Floating-point

From HvWiki

(Redirected from Floating Point)

Almost all modern computers approximates real numbers by using floating point arithmetic as defined in the IEEE 754 standard.


Single Precision

The IEEE 754 single precision number requires 32 bits of storage.

31 30      23 22                     0
 S  EEEEEEEE   FFFFFFFFFFFFFFFFFFFFFFF
  • S - Sign bit
  • E - Exponent
  • F - Fraction


The value of the 32 bit word:

  • If E = 255 and F is nonzero, then V = NaN ("Not a number")
  • If E = 255 and F is zero and S is 1, then V = -Infinity
  • If E = 255 and F is zero and S is 0, then V = Infinity
  • If 0<E<255 then V = (-1)**S * 2 ** (E-127) * (1.F) where "1.F" represents the binary number created by prefixing F with an implicit leading 1 and a binary point.
  • If E = 0 and F is nonzero, then V = (-1)**S * 2 ** (-126) * (0.F) These are "unnormalized" values.
  • If E = 0 and F is zero and S is 1, then V = -0
  • If E = 0 and F is zero and S is 0, then V = 0

Single precision corresponds roughly to 6 significant figures of precision. With single precision the sum 1.000 000 1 + 0.000 000 1 will give an answer of just 1.

The C type corresponding to single precision is "float"

Double Precision

The IEEE 754 single precision number requires 64 bits of storage.

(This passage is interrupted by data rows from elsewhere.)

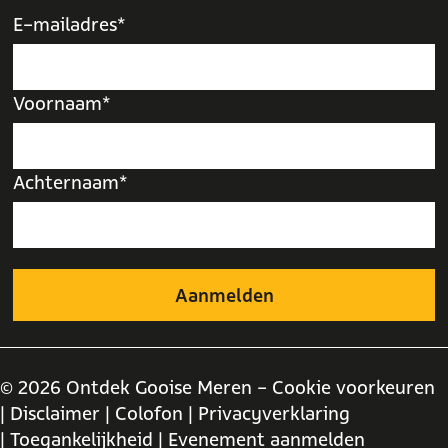
E-mailadres*
Voornaam*
Achternaam*
© 2026 Ontdek Gooise Meren -
Cookie voorkeuren
| Disclaimer
| Colofon
| Privacyverklaring
| Toegankelijkheid
| Evenement aanmelden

63 62         52 51                                                  0
 S  EEEEEEEEEEE   FFFFFFFFFFFFFFFFFFFFFFFFFFFFFFFFFFFFFFFFFFFFFFFFFFFF
  • S - Sign bit
  • E - Exponent
  • F - Fraction


The value of the 64 bit word:

  • If E = 2047 and F is nonzero, then V = NaN ("Not a number")
  • If E = 2047 and F is zero and S is 1, then V = -Infinity
  • If E = 2047 and F is zero and S is 0, then V = Infinity
  • If 0<E<2047 then V = (-1)**S * 2 ** (E-1023) * (1.F) where "1.F" represents the binary number created by prefixing F with an implicit leading 1 and a binary point.
  • If E = 0 and F is nonzero, then V=(-1)**S * 2 ** (-1022) * (0.F) These are "unnormalized" values.
  • If E = 0 and F is zero and S is 1, then V = -0
  • If E = 0 and F is zero and S is 0, then V = 0

Double precision is roughly 12 significant figures in decimal. The C type is - believe it or not - "double"